Speeding up MR Image Reconstruction with GeneRalized Autocalibrating Partially Parallel Acquisitions (GRAPPA)
This time we would like to share some details about realization of one of our projects in medical imaging.
Currently one of the bottlenecks in MR image reconstruction is speed improvement. Improving the speed of image reconstruction is difficult from algorithmic point of view. But it’s becoming more popular to improve algorithm performance using GPU.

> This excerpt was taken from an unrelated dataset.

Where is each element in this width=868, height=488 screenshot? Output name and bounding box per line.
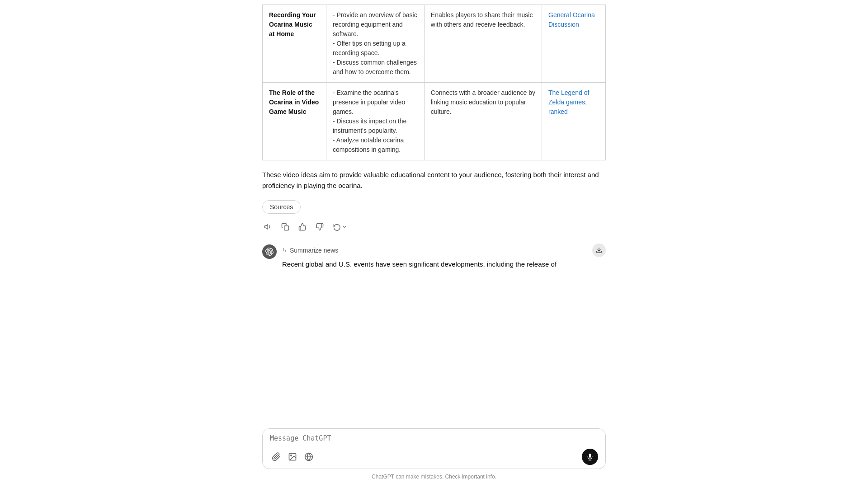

In magnetic resonance (MR) image reconstruction raw data measured from the scanner correspond to the Fourier coefficients of the target image, so the fast Fourier transform (FFT) is used for reconstruction. An important procedure called the density compensation is necessary in the very beginning to account for the non-uniform sampling. GeneRalized Autocalibrating Partially Parallel Acquisitions (GRAPPA) is a partially parallel acquisition (PPA) method which is used to reduce scan times. In this case only partial data is acquired and missing data is mathematically calculated from available data.
Subject for optimization
Original implementation was based on FFTW library for Fast Fourier transforms and adapted Singular Value Decomposition (SVD) algorithm from ACM Collected Algorithms for GRAPPA preprocessing. These two algorithms are the most computationally intensive parts of the whole image reconstruction. FFTW library is claimed to be the fastest CPU implementation using all possible optimizations like SSE2/3 and hyper threading, however it does not leverages the power of modern GPU cards. SVD algorithm was done on CPU as well. It is known to be badly parallelizable for small matrices, but in case of GRAPPA algorithm we have many image frames with same size which can be processed in parallel. Besides there are many intermediate steps which consume a lot of CPU and they can be easily parallelized on GPU.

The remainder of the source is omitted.